Он проснулся оттого, что голова раскалывалась. Перед глазами все расплывалось. Он видел огонь – или его прекрасную имитацию. Пахло дымом… и, кажется, дождем. Он смутно помнил, как, сгорбившись, брел под дождем. Потом он сосредоточился на главном: он жив. И ему тепло. А совсем недавно было холодно и мокро; он понятия не имел, где находится. Сначала он испугался, что упал в океан. Потом из темноты кто-то появился. Женщина. У нее низкий, спокойный голос, мягкие, ласковые руки. Он попытался вспомнить что-то еще, но голова раскалывалась от боли, и у него ничего не получилось.
Потом он увидел свою спасительницу. Она сидела в старом, продавленном кресле, накрыв колени пестрым одеялом. Галлюцинация? Возможно, но галлюцинация определенно приятная. У нее темные волосы до шеи, очень густые и взлохмаченные; на них пляшут отблески огня. Она спит; ее грудь ритмично поднимается и опускается. При тусклом свете пламени кажется, что кожа у нее отсвечивает золотом. Черты лица резкие, какие-то экзотические; большой рот, мягкий и расслабленный во сне.
Галлюцинации проходят; с этим ничего не поделаешь.
Он вздохнул, закрыл глаза и проспал до рассвета.
Когда он проснулся, спасительницы в кресле не оказалось. Однако в очаге по-прежнему потрескивал огонь, а через окно пробивался тусклый, бледный, водянистый свет. Хотя голова не прошла, боль стала вполне терпимой. Он осторожно ощупал повязку на лбу. Наверное, он пролежал без сознания несколько часов – а может, и дней. Снова попытался сесть, но оказалось, что он очень ослаб. Руки и ноги его не слушались.

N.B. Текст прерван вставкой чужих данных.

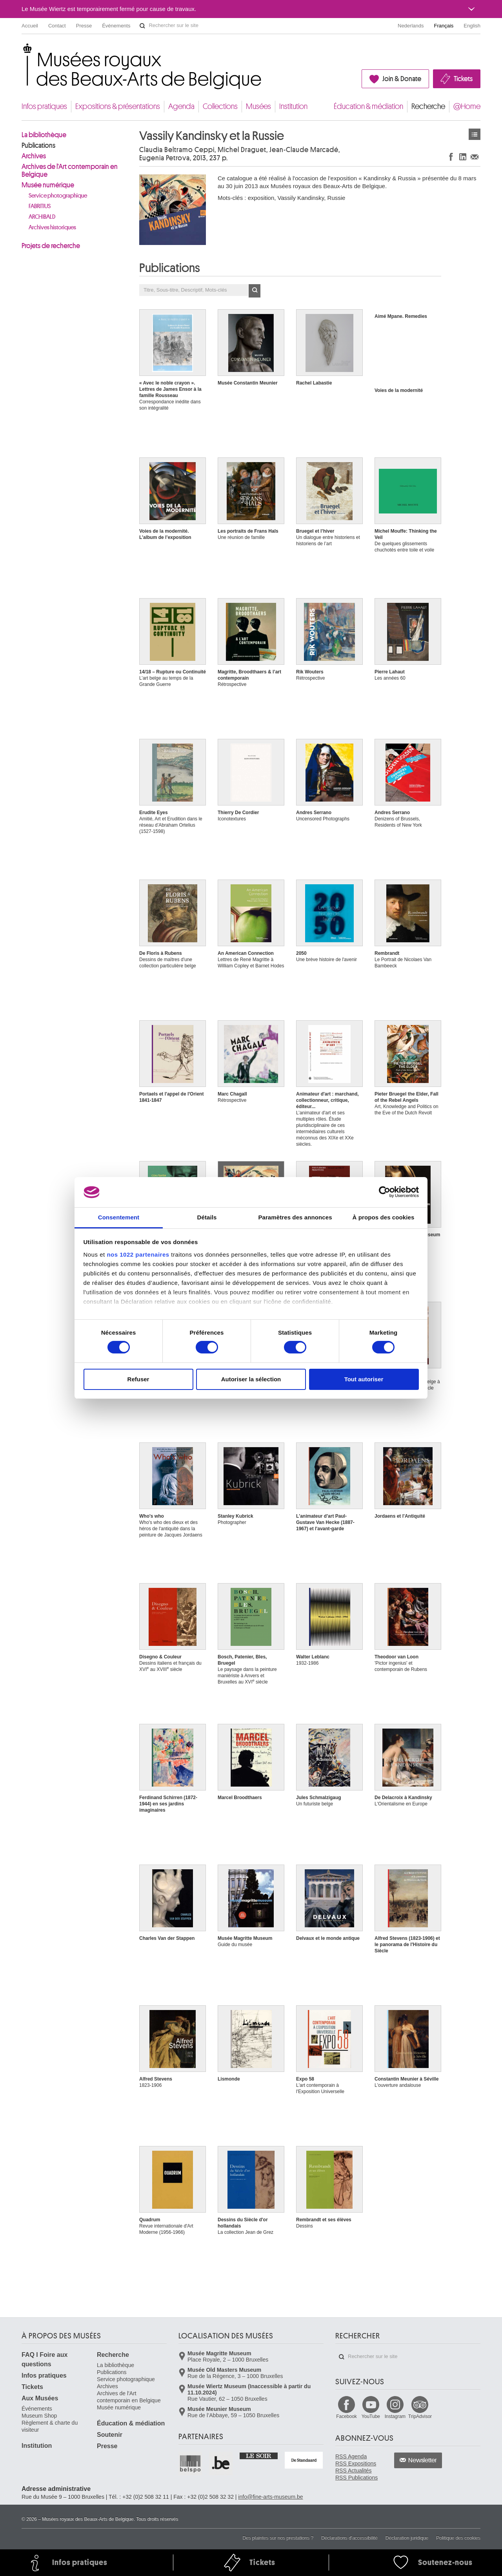  What do you see at coordinates (42, 217) in the screenshot?
I see `ARCHIBALD` at bounding box center [42, 217].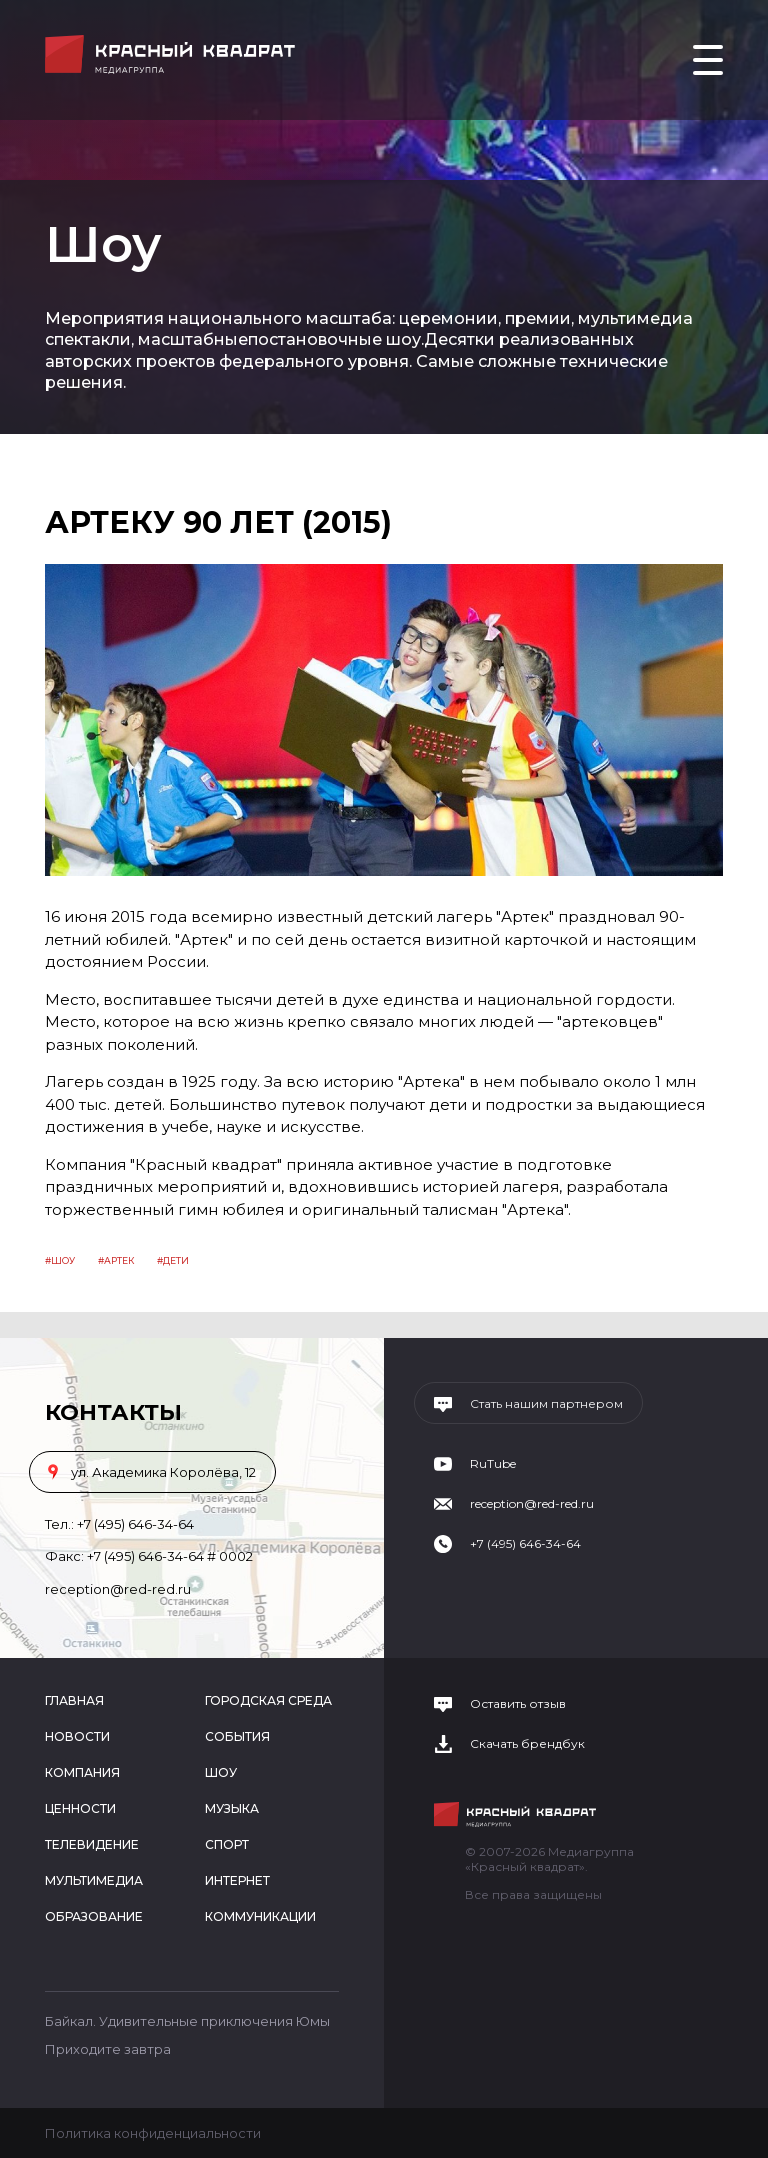  I want to click on Байкал. Удивительные приключения Юмы, so click(187, 2021).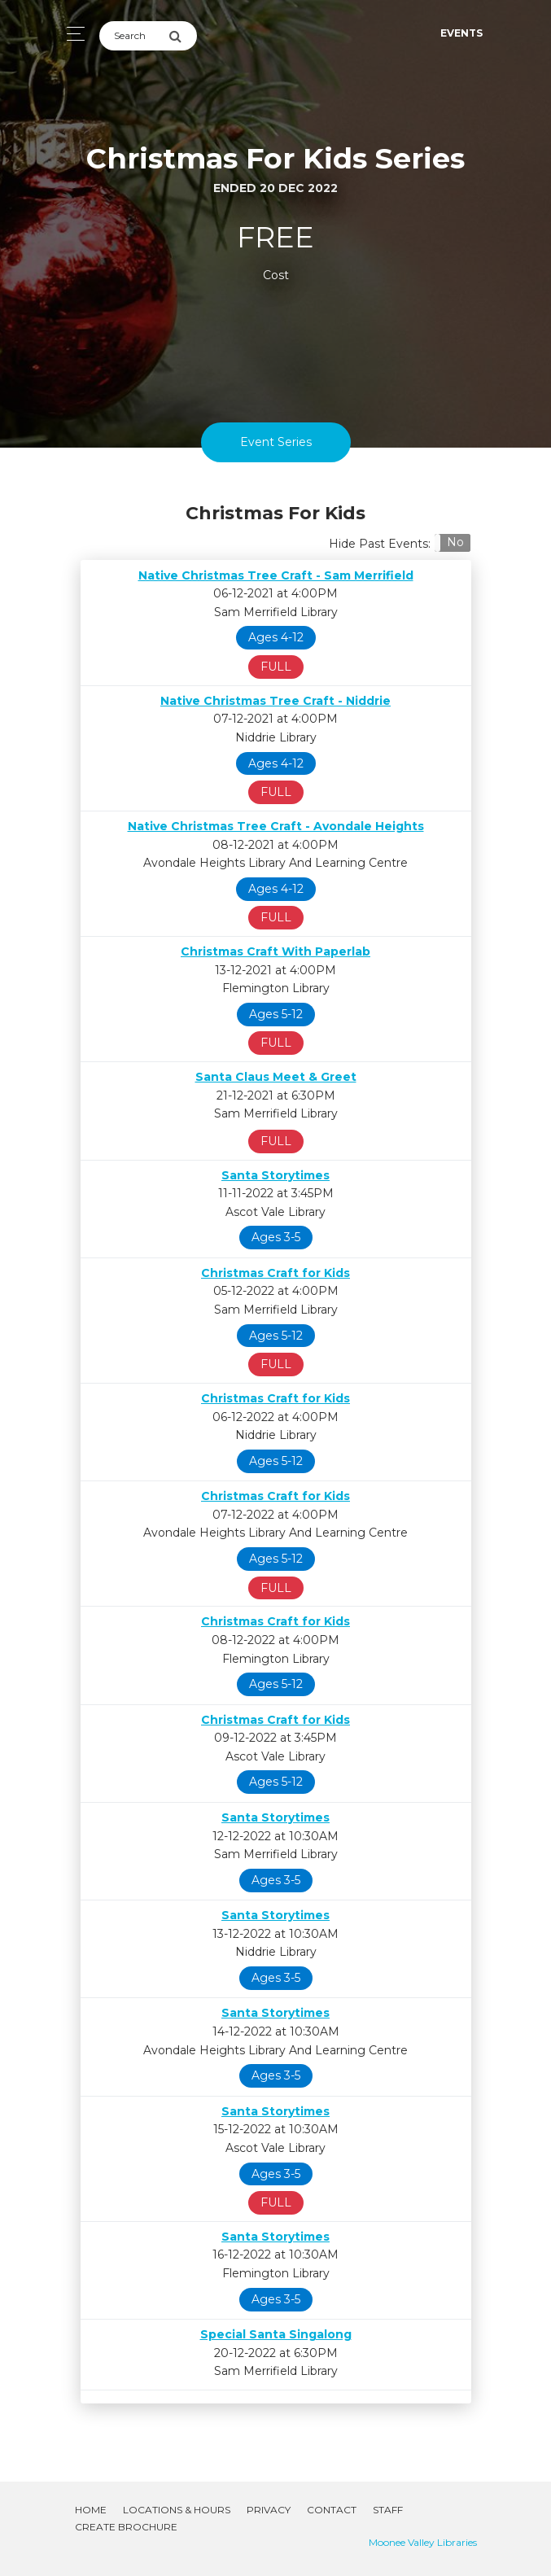 The height and width of the screenshot is (2576, 551). I want to click on [Search], so click(133, 35).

Голова тоже отказывалась соображать. Он напряг все силы и огляделся. Оказывается, маленькое, тускло освещенное помещение, в котором он находится, сделано из камня и дерева! Ему доводилось видеть бережно сохраненные реликвии, построенные из этих устарелых, примитивных материалов. Однажды они с родителями ездили в отпуск на Запад. В стоимость тура входило посещение исторических заповедников. В некоторых из них сохранились такие вот памятники старины. Он скосил глаза к очагу и стал следить, как огонь пожирает поленья. В помещении было жарко; от очага шел запах дыма. Неужели ему предоставили убежище в музее или историческом парке? Не может быть!
– А, проснулись! – Либби остановилась на пороге. В руках она держала чайную чашку. Когда незнакомец молча воззрился на нее, она ободряюще улыбнулась и подошла к дивану. Вид у него был такой беспомощный, что она легко преодолела застенчивость, от которой страдала всю жизнь. – А я волновалась за вас. – Она присела на край дивана и пощупала ему пульс.
Наконец-то он смог как следует разглядеть свою спасительницу. Она успела причесаться, разделив волосы на косой пробор. Оказывается, они у нее светло-каштановые. Он решил, что слово «экзотическая» все-таки лучше всего подходит для описания ее внешности: миндалевидные глаза, тонкий нос, полные губы. В профиль она напомнила ему одну картину, изображавшую древнеегипетскую царицу Клеопатру. Пальцы, лежавшие у него на запястье, оказались прохладными.
– Кто вы?
«Состояние стабилизировалось», – думала Либби, кивая и продолжая считать пульс. Да, он заметно окреп.
– Я не Флоренс Найтингейл, и все же лучше меня у вас никого нет. – Она снова улыбнулась и, по очереди приподняв ему веки, внимательно осмотрела зрачки. – А ну-ка, скажите, сколько женщин вы сейчас видите перед собой?
– А сколько надо?
Спасительница улыбнулась и поправила ему подушку.
– Я всего одна, но у вас сотрясение мозга; возможно, у вас в глазах двоится.
– Я вижу только вас одну. – Улыбаясь, он поднял руку и дотронулся до ее чуть заостренного подбородка. – Только одну красавицу.
Либби поспешно отклонилась и залилась густым румянцем. Она не привыкла к тому, чтобы ее называли красавицей. Гораздо чаще ее называли умницей и ценным работником.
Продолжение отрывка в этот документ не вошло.